Sui danni in rada alla flotta Usa ben poco c’è da dire: la flotta del Pacifico fu effettivamente decimata e resa di fatto inoperativa per lungo tempo. Ritenendo che le prime due ondate avessero efficacemente battuto gli obiettivi previsti, fu cancellata una terza ondata inizialmente pianificata che avrebbe dovuto concentrarsi su depositi e arsenali per azzerare completamente le capacità belliche Usa in tutto il Pacifico.

Il concetto di formazioni pesanti è stato concepito negli anni Trenta dalla nostra Regia Aeronautica e, durante la seconda guerra mondiale, si è evoluto nel concetto di package, ovvero formazioni costituite da stormi di velivoli con diverse capacità e armamenti.

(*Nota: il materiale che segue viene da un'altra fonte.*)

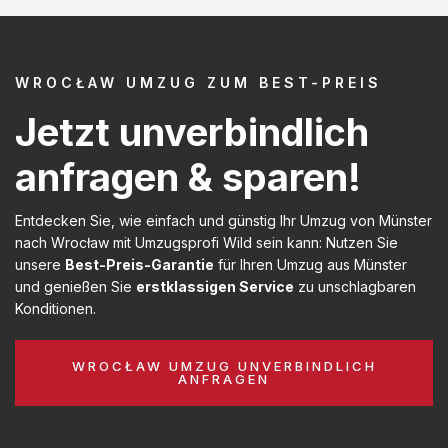
WROCŁAW UMZUG ZUM BEST-PREIS
Jetzt unverbindlich
anfragen & sparen!
Entdecken Sie, wie einfach und günstig Ihr Umzug von Münster
nach Wrocław mit Umzugsprofi Wild sein kann: Nutzen Sie
unsere
Best-Preis-Garantie
für Ihren Umzug aus Münster
und genießen Sie
erstklassigen Service
zu unschlagbaren
Konditionen.
WROCŁAW UMZUG UNVERBINDLICH
ANFRAGEN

Pearl Harbor costituisce tuttora materia di studio nella dottrina militare aerea, tant’è che il concetto di package è ancora valido e in uso. Esso è stato largamente usato nella prima fase della Guerra del Golfo nel 1991, esclusivamente dedicata all’annientamento delle forze di terra irachene.

Ai “package” di cui si è fatto largo impiego hanno partecipato anche i nostri Tornado della Operazione Locusta. Il numero dei velivoli impiegati era intorno alle cento unità, includendo anche i numerosi assetti di supporto: i nostri Tornado si trovarono inseriti in sequenze di attacco pianificate con un margine di pochi secondi, senza quasi mai vedere gli altri componenti del package e mantenendo velocità indicate superiori ai 500 nodi (circa 900 Km/h) e quote intorno ai 20 mila piedi (circa 7000 metri). L’alto livello di coordinamento e di aggiornamento della situazione consentì anche in questo caso di preservare l’essenziale fattore sorpresa. Per mantenere questo fattore i giapponesi dell’operazione Z dovettero mantenere il gruppo navale compatto, trasferire le informazioni con segnali visivi e mantenere in volo un ferreo silenzio radio; ma ciò fu forse uno dei principali motivi per cui l’attacco ebbe risultati così devastanti, trovando gli americani impreparati, in una serena, tranquilla e rilassata mattinata di riposo domenicale.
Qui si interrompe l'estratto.